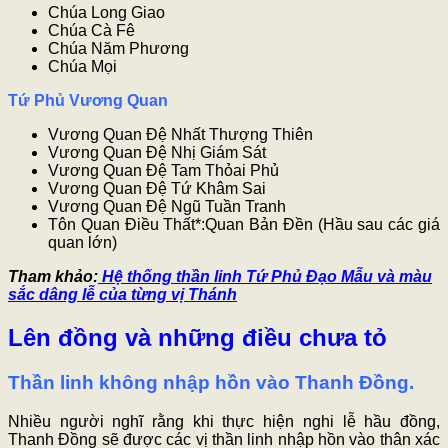
Chúa Long Giao
Chúa Cà Fê
Chúa Năm Phương
Chúa Mọi
Tứ Phủ Vương Quan
Vương Quan Đệ Nhất Thượng Thiên
Vương Quan Đệ Nhị Giám Sát
Vương Quan Đệ Tam Thỏai Phủ
Vương Quan Đệ Tứ Khâm Sai
Vương Quan Đệ Ngũ Tuần Tranh
Tôn Quan Điều Thất*:Quan Bản Đền (Hầu sau các giá
quan lớn)
Tham khảo:
Hệ thống thần linh Tứ Phủ Đạo Mẫu và màu
sắc dâng lễ của từng vị Thánh
Lên đồng và những điều chưa tỏ
Thần linh không nhập hồn vào Thanh Đồng.
Nhiều người nghĩ rằng khi thực hiện nghi lễ hầu đồng,
Thanh Đồng sẽ được các vị thần linh nhập hồn vào thân xác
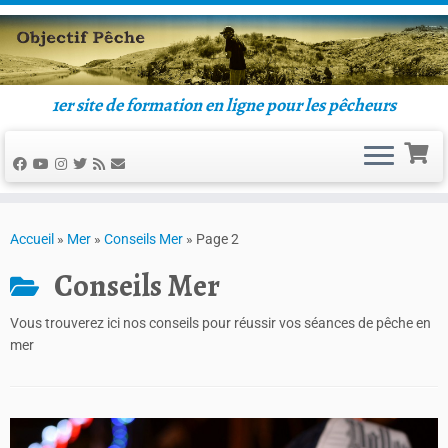
Passer
au
contenu
1er site de formation en ligne pour les pêcheurs
Accueil
»
Mer
»
Conseils Mer
»
Page 2
Conseils Mer
Vous trouverez ici nos conseils pour réussir vos séances de pêche en
mer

────────

** THE TASK **
In the material above, repeat each entry exactly and omit every picture.

** WRITTEN REPLY **
Chúa Long Giao
Chúa Cà Fê
Chúa Năm Phương
Chúa Mọi
Tứ Phủ Vương Quan
Vương Quan Đệ Nhất Thượng Thiên
Vương Quan Đệ Nhị Giám Sát
Vương Quan Đệ Tam Thỏai Phủ
Vương Quan Đệ Tứ Khâm Sai
Vương Quan Đệ Ngũ Tuần Tranh
Tôn Quan Điều Thất*:Quan Bản Đền (Hầu sau các giá
quan lớn)
Tham khảo:
Hệ thống thần linh Tứ Phủ Đạo Mẫu và màu
sắc dâng lễ của từng vị Thánh
Lên đồng và những điều chưa tỏ
Thần linh không nhập hồn vào Thanh Đồng.
Nhiều người nghĩ rằng khi thực hiện nghi lễ hầu đồng,
Thanh Đồng sẽ được các vị thần linh nhập hồn vào thân xác
Passer
au
contenu
1er site de formation en ligne pour les pêcheurs
Accueil
»
Mer
»
Conseils Mer
»
Page 2
Conseils Mer
Vous trouverez ici nos conseils pour réussir vos séances de pêche en
mer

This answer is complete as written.